## WHAT IS NEEDED
The records are to be repeated in full. Every line must match.

---

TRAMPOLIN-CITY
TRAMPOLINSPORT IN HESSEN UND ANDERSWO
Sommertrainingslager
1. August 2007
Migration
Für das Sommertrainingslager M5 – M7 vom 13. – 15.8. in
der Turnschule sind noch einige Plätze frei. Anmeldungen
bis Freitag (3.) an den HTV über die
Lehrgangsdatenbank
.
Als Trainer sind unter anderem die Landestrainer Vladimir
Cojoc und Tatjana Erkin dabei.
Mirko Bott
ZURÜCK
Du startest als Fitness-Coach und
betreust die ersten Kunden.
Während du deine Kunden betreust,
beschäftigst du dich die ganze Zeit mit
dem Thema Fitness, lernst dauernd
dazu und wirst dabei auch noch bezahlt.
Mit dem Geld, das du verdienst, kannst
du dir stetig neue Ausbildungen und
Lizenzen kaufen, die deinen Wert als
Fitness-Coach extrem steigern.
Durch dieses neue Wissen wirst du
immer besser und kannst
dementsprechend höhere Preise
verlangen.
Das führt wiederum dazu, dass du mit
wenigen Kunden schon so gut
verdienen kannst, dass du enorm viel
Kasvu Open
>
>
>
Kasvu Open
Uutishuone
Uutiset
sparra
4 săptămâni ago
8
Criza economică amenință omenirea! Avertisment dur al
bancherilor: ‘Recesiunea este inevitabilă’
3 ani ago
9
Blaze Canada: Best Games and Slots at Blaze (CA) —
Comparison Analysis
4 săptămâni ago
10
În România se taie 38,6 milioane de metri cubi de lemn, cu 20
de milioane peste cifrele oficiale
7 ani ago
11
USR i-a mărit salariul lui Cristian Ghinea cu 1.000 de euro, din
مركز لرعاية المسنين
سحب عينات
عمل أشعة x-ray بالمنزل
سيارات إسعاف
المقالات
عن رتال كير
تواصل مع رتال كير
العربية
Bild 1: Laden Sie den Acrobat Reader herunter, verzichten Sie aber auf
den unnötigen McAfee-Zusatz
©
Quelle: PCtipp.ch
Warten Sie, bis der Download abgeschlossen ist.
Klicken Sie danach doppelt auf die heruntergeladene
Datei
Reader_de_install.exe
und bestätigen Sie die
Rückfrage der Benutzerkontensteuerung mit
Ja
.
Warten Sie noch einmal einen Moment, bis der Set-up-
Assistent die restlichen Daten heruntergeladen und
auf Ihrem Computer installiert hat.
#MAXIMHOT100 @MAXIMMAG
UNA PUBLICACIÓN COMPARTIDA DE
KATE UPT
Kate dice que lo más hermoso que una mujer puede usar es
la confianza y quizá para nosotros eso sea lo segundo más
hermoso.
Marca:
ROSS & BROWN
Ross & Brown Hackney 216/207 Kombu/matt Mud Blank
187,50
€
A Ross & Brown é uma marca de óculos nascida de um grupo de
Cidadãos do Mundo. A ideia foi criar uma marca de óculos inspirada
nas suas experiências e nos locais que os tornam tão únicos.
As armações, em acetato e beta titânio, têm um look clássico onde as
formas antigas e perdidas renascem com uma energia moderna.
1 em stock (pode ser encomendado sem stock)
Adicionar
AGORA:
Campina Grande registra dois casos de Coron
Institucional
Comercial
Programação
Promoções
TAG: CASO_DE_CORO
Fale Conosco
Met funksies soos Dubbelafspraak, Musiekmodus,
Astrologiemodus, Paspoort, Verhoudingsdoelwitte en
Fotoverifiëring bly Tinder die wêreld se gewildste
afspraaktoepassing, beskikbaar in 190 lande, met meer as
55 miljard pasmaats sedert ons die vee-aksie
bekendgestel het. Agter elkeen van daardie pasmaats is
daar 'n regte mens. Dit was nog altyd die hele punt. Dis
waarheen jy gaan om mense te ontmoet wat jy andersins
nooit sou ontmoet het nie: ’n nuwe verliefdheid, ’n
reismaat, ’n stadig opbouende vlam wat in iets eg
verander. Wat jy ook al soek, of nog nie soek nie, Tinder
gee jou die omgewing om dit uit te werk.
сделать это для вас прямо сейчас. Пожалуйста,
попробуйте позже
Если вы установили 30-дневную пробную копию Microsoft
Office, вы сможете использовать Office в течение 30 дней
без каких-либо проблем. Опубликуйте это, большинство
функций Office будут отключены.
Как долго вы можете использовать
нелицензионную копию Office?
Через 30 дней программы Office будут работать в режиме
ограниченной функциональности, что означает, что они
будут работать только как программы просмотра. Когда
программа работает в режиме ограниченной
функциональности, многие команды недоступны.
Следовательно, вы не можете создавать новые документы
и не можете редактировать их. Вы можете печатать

---

## RESULT
TRAMPOLIN-CITY
TRAMPOLINSPORT IN HESSEN UND ANDERSWO
Sommertrainingslager
1. August 2007
Migration
Für das Sommertrainingslager M5 – M7 vom 13. – 15.8. in
der Turnschule sind noch einige Plätze frei. Anmeldungen
bis Freitag (3.) an den HTV über die
Lehrgangsdatenbank
.
Als Trainer sind unter anderem die Landestrainer Vladimir
Cojoc und Tatjana Erkin dabei.
Mirko Bott
ZURÜCK
Du startest als Fitness-Coach und
betreust die ersten Kunden.
Während du deine Kunden betreust,
beschäftigst du dich die ganze Zeit mit
dem Thema Fitness, lernst dauernd
dazu und wirst dabei auch noch bezahlt.
Mit dem Geld, das du verdienst, kannst
du dir stetig neue Ausbildungen und
Lizenzen kaufen, die deinen Wert als
Fitness-Coach extrem steigern.
Durch dieses neue Wissen wirst du
immer besser und kannst
dementsprechend höhere Preise
verlangen.
Das führt wiederum dazu, dass du mit
wenigen Kunden schon so gut
verdienen kannst, dass du enorm viel
Kasvu Open
>
>
>
Kasvu Open
Uutishuone
Uutiset
sparra
4 săptămâni ago
8
Criza economică amenință omenirea! Avertisment dur al
bancherilor: ‘Recesiunea este inevitabilă’
3 ani ago
9
Blaze Canada: Best Games and Slots at Blaze (CA) —
Comparison Analysis
4 săptămâni ago
10
În România se taie 38,6 milioane de metri cubi de lemn, cu 20
de milioane peste cifrele oficiale
7 ani ago
11
USR i-a mărit salariul lui Cristian Ghinea cu 1.000 de euro, din
مركز لرعاية المسنين
سحب عينات
عمل أشعة x-ray بالمنزل
سيارات إسعاف
المقالات
عن رتال كير
تواصل مع رتال كير
العربية
Bild 1: Laden Sie den Acrobat Reader herunter, verzichten Sie aber auf
den unnötigen McAfee-Zusatz
©
Quelle: PCtipp.ch
Warten Sie, bis der Download abgeschlossen ist.
Klicken Sie danach doppelt auf die heruntergeladene
Datei
Reader_de_install.exe
und bestätigen Sie die
Rückfrage der Benutzerkontensteuerung mit
Ja
.
Warten Sie noch einmal einen Moment, bis der Set-up-
Assistent die restlichen Daten heruntergeladen und
auf Ihrem Computer installiert hat.
#MAXIMHOT100 @MAXIMMAG
UNA PUBLICACIÓN COMPARTIDA DE
KATE UPT
Kate dice que lo más hermoso que una mujer puede usar es
la confianza y quizá para nosotros eso sea lo segundo más
hermoso.
Marca:
ROSS & BROWN
Ross & Brown Hackney 216/207 Kombu/matt Mud Blank
187,50
€
A Ross & Brown é uma marca de óculos nascida de um grupo de
Cidadãos do Mundo. A ideia foi criar uma marca de óculos inspirada
nas suas experiências e nos locais que os tornam tão únicos.
As armações, em acetato e beta titânio, têm um look clássico onde as
formas antigas e perdidas renascem com uma energia moderna.
1 em stock (pode ser encomendado sem stock)
Adicionar
AGORA:
Campina Grande registra dois casos de Coron
Institucional
Comercial
Programação
Promoções
TAG: CASO_DE_CORO
Fale Conosco
Met funksies soos Dubbelafspraak, Musiekmodus,
Astrologiemodus, Paspoort, Verhoudingsdoelwitte en
Fotoverifiëring bly Tinder die wêreld se gewildste
afspraaktoepassing, beskikbaar in 190 lande, met meer as
55 miljard pasmaats sedert ons die vee-aksie
bekendgestel het. Agter elkeen van daardie pasmaats is
daar 'n regte mens. Dit was nog altyd die hele punt. Dis
waarheen jy gaan om mense te ontmoet wat jy andersins
nooit sou ontmoet het nie: ’n nuwe verliefdheid, ’n
reismaat, ’n stadig opbouende vlam wat in iets eg
verander. Wat jy ook al soek, of nog nie soek nie, Tinder
gee jou die omgewing om dit uit te werk.
сделать это для вас прямо сейчас. Пожалуйста,
попробуйте позже
Если вы установили 30-дневную пробную копию Microsoft
Office, вы сможете использовать Office в течение 30 дней
без каких-либо проблем. Опубликуйте это, большинство
функций Office будут отключены.
Как долго вы можете использовать
нелицензионную копию Office?
Через 30 дней программы Office будут работать в режиме
ограниченной функциональности, что означает, что они
будут работать только как программы просмотра. Когда
программа работает в режиме ограниченной
функциональности, многие команды недоступны.
Следовательно, вы не можете создавать новые документы
и не можете редактировать их. Вы можете печатать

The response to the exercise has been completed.